Technology that, in a more modern form, almost cost our new friend Blake his life. We get to know the former army officer in a bar. Over the course of a few Pacifico beers, he tells of the fact that he has a child with a Mexican woman and how he was wounded during his mission in Afghanistan. Now Blake has shrapnel in his head and a shot leg. The Army only paid for the life support operations, but otherwise leaves the invalid with his fate. He would need time and money for further operations and rehabilitation measures. But he doesn’t have it because he has to earn money, including for his painkillers. His dislike of the government is just as great as his enthusiasm for the BMW that is parked in front of our motel, where Blake also happens to live. How much he would like to flee, just drive off. Like us. Thankfully, we sit down on the red one, who immersed us intensely in the contradicting world on the tortilla curtain. Then the desert wind grabs us again.

Info


With the motorcycle through national parks and desert


Werel

Travel time: 10 days. Distance covered: 3000 kilometers

Arrival / travel time: 

The tour described started in Los Angeles in early December. Depending on the season, there are flights from Frankfurt for less than 600 euros, for example with Delta Airlines (with a stopover in Atlanta or Detroit). In principle, this route is to be driven all year round, but from December to March it can get very cold in the desert areas, the sun sets in December at 4:30 p.m. sharp. Rain is rather rare in the border region with Mexico.

Motorcycles: 

There are rental machines in Los Angeles from a number of agencies and tour operators. Many work with America’s largest motorcycle rental company, Eagle Rider (www.eaglerider.com): At Am-Tours, for example, a Harley costs 759 euros in high season (599 euros in low season) per week (www.am-tours.com). USA-Reisen has Harley, Honda, BMW and Triumph in their fleet and charges 597 euros per week for the R 1200 GS (www.usareisen.de). At Auto Europe, the Harley Sportster costs 686 euros and the R 1200 GS 881 euros per week. Here, too, there is a large selection of Harley, Honda, BMW and Triumph models (www.autoeurope.de). A number of companies offer unlimited miles, some allow a flying visit to Mexico. Insurance and deposits are handled differently, cruisers on slopes are not recommended.

Organized trips: 

The Southwest of the USA has many providers with varying routes, dates, services and prices in their program. Some selected addresses without claim to completeness: www.bikethebest.de; www.gs-sportreisen.de; www.motorradtouren-usa.de; www.us-bike-travel.com; www.eaglerider.com; www.wildwest-bikertours.de; www.bikeworld-travel.de.

Worth seeing: 

The Yoshua Tree National Park in Southern California offers 3200 square kilometers of fascinating landscapes at heights between 305 and 1772 meters. The Yoshua palm lilies reach heights of 18 meters and are 900 years old.

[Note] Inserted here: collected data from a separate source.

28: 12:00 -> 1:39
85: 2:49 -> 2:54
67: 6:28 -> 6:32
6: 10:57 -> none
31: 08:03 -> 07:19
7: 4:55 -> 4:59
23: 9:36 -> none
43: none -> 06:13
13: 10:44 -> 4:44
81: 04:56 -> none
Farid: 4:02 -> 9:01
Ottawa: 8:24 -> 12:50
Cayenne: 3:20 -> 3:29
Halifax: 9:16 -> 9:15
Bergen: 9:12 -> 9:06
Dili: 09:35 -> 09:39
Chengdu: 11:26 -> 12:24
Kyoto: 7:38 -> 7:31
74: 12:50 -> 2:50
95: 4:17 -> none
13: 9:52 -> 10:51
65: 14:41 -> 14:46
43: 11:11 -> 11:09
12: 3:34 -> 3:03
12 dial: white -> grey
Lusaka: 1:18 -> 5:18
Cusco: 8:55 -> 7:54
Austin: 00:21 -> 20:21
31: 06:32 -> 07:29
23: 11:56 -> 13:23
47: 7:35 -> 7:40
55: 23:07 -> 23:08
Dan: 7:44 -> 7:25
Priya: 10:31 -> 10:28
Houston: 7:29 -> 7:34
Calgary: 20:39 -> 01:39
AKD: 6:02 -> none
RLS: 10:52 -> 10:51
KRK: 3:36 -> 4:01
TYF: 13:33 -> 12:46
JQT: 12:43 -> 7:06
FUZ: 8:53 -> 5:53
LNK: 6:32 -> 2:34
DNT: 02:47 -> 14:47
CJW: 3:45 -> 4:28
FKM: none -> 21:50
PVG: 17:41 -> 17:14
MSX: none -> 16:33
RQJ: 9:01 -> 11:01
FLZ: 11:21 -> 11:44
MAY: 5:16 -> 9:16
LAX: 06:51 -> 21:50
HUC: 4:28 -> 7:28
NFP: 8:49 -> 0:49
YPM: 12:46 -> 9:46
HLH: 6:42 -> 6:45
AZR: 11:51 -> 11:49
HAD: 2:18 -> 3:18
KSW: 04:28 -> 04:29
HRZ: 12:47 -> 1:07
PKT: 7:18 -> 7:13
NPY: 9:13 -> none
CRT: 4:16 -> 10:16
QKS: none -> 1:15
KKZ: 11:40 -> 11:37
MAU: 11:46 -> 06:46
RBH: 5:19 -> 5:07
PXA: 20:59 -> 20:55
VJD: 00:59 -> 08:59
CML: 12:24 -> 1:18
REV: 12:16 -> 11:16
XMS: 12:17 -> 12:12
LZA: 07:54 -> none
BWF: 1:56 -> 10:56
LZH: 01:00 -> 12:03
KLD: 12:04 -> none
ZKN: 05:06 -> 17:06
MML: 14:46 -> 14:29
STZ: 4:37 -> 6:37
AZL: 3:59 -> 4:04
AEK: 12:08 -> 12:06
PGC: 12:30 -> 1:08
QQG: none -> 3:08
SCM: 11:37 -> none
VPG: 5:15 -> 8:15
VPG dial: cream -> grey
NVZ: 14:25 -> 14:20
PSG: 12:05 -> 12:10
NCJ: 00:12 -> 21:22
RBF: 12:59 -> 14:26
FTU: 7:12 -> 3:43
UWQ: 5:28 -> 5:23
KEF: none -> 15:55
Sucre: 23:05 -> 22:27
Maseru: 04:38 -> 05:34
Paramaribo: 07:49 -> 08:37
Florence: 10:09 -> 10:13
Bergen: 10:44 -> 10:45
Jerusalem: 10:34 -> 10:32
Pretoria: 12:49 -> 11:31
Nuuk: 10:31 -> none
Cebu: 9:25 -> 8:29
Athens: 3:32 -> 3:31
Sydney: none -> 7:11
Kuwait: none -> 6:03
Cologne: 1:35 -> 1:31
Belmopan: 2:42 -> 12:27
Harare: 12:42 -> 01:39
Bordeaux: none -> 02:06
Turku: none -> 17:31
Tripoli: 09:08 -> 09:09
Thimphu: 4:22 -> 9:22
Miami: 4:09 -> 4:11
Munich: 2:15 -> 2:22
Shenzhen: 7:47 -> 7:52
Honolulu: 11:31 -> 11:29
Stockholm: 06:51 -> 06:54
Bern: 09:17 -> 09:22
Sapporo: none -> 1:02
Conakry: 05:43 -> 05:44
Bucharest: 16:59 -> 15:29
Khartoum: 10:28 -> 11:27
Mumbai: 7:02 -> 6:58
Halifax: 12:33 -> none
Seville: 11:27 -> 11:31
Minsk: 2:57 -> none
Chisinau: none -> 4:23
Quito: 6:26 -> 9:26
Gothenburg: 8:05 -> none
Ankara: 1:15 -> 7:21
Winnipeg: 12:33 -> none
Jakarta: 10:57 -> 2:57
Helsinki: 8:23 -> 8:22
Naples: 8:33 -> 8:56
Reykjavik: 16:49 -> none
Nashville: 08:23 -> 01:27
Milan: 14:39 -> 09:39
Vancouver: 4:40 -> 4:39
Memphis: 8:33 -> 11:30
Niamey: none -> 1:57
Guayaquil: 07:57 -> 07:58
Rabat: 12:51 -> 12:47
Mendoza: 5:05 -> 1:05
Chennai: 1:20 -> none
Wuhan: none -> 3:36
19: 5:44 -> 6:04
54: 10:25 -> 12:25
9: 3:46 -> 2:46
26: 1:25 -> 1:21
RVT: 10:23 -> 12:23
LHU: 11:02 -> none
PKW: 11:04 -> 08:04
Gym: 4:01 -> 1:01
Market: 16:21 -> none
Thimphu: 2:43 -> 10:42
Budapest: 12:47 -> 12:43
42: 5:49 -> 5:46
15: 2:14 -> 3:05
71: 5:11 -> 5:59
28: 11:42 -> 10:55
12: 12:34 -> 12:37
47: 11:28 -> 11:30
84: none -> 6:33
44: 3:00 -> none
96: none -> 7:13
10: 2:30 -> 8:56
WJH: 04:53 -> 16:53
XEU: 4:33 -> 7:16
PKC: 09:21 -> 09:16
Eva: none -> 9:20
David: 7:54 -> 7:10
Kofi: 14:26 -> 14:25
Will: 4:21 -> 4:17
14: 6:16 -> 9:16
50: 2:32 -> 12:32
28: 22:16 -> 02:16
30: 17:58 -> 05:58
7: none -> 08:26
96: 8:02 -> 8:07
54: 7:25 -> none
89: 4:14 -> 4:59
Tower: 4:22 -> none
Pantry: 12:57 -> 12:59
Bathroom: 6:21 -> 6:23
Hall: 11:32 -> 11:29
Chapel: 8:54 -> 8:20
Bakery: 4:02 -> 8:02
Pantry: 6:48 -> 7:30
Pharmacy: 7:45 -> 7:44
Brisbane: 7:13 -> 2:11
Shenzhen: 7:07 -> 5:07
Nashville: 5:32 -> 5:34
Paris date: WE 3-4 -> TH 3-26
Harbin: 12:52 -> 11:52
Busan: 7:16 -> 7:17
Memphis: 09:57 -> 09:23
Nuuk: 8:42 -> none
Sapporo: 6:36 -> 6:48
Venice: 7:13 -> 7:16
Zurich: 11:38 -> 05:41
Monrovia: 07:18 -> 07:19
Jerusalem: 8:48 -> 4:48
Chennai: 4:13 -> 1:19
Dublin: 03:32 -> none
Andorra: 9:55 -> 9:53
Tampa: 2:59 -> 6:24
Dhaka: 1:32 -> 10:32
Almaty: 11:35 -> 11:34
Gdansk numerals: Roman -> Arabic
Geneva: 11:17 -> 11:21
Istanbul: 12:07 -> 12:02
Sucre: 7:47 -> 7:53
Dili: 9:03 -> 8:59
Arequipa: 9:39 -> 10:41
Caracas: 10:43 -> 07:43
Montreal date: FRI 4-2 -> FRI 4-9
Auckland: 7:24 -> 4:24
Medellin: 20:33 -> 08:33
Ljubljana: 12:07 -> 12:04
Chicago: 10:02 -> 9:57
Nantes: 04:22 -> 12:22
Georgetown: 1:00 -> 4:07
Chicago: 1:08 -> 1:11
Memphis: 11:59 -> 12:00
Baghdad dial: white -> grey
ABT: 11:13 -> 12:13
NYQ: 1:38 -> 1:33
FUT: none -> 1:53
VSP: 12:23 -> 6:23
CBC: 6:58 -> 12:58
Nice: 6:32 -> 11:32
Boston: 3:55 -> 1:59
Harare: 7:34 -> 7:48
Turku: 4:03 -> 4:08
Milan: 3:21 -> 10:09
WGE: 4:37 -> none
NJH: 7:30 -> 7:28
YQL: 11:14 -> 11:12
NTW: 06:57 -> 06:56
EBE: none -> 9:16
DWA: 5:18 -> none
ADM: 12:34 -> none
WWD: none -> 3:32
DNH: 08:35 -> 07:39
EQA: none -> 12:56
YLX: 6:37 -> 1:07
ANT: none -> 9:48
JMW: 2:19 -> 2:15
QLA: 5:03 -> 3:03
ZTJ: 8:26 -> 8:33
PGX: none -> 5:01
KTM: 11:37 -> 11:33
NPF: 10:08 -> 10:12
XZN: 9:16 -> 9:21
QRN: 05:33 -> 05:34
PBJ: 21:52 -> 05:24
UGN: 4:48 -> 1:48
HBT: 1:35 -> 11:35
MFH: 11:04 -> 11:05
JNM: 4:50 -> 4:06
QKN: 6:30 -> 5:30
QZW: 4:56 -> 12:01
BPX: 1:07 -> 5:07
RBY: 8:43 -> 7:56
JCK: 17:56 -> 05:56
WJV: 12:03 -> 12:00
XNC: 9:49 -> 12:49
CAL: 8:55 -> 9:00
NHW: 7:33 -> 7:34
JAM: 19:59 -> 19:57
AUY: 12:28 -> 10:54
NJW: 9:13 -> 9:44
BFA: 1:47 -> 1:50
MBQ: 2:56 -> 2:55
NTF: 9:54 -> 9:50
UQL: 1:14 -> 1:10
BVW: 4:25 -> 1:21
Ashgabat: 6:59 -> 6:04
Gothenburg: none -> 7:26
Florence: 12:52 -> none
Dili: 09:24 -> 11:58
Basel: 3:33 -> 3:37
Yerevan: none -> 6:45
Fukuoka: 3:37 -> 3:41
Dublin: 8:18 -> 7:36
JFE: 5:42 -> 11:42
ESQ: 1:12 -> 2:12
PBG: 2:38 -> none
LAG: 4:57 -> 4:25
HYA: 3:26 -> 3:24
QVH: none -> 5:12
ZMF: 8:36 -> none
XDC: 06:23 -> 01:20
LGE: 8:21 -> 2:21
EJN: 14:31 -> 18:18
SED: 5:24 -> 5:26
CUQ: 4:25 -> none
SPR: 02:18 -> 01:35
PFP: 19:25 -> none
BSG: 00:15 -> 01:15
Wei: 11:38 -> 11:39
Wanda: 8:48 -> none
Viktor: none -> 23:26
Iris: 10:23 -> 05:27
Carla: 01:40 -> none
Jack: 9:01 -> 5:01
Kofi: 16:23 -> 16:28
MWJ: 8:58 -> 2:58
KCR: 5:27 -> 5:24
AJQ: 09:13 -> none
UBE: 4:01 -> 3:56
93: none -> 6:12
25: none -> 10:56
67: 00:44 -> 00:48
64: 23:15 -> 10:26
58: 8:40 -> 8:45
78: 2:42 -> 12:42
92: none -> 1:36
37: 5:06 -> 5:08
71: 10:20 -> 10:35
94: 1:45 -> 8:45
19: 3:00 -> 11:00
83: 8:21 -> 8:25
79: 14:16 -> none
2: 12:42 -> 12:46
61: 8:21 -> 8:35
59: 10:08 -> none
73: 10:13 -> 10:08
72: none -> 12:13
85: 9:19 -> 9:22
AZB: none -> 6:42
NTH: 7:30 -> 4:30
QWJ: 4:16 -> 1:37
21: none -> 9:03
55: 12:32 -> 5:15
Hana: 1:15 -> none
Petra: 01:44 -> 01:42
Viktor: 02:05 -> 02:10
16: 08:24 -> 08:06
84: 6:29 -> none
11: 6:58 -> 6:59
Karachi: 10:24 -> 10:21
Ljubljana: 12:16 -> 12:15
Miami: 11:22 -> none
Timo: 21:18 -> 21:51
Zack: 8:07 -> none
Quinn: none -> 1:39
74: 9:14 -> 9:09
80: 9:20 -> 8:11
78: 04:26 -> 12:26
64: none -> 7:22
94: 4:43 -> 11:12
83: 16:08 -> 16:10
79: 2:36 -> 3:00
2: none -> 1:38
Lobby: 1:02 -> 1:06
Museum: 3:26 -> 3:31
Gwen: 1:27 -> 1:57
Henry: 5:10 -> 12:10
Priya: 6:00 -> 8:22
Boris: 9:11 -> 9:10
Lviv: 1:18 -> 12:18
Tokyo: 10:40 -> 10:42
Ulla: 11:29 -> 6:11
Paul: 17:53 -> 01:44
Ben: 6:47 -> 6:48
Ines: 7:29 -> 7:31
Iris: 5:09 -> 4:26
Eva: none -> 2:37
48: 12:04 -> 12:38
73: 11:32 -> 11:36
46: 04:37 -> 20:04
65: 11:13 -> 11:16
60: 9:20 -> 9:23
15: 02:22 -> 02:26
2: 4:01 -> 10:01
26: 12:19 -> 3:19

The park can be experienced perfectly on slopes and asphalt roads (www.joshua.tree.national-park.com; www.nps.gov/jotr). This also applies to the Organ Pipe Cactus National Park and the Saguaro National Park (both in southern Arizona) with their giant cacti, which can store up to 5000 liters of water, 15 meters high and 200 years old. The Algodones dunes near Yuma are just as breathtaking as the view from Kitts Peak, the Indian reservations or the Pima Air and Space Museum in Tucson (www.pimaair.org). Bombay Beach (location of ingenious films such as “Into the wild” by Sean Penn or “Bombay Beach” by Alma Harel) on the east bank of the Salton Sea has a bizarre effect: after a dam breach in the Colorado in 1905, massive amounts of water left the 66 meters below sea level depression the Imperial Valley created a huge lake that became a famous holiday area. Pollutants in the tributaries toppled the ecosystem, and tourism died with the fish. Today the apocalyptic shore shivers just as much as the reports of drug and people smuggling along the Mexican border, which is guarded with maddening effort.

Maps / literature: 

The best cards can be found on site. Recommended travel guides are: USA-Southwest (Dumont, 24.95 euros), USA-The West (Stefan Loose, 23.99 euros), USA-Southwest (DK, 20.95 euros).